Task objective: In these entries, tally the lines where "нерухомості" occurs. Respond with only the count.

Record set:
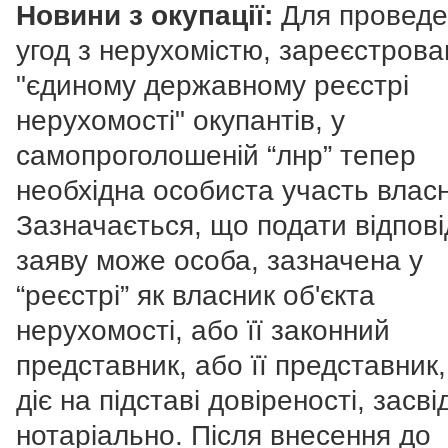
Новини з окупації:
Для проведе
угод з нерухомістю, зареєстров
"єдиному державному реєстрі
нерухомості" окупантів, у
самопроголошеній “лнр” тепер
необхідна особиста участь влас
Зазначається, що подати відпові
заяву може особа, зазначена у
“реєстрі” як власник об'єкта
нерухомості, або її законний
представник, або її представник,
діє на підставі довіреності, засві
нотаріально. Після внесення до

Task result: 2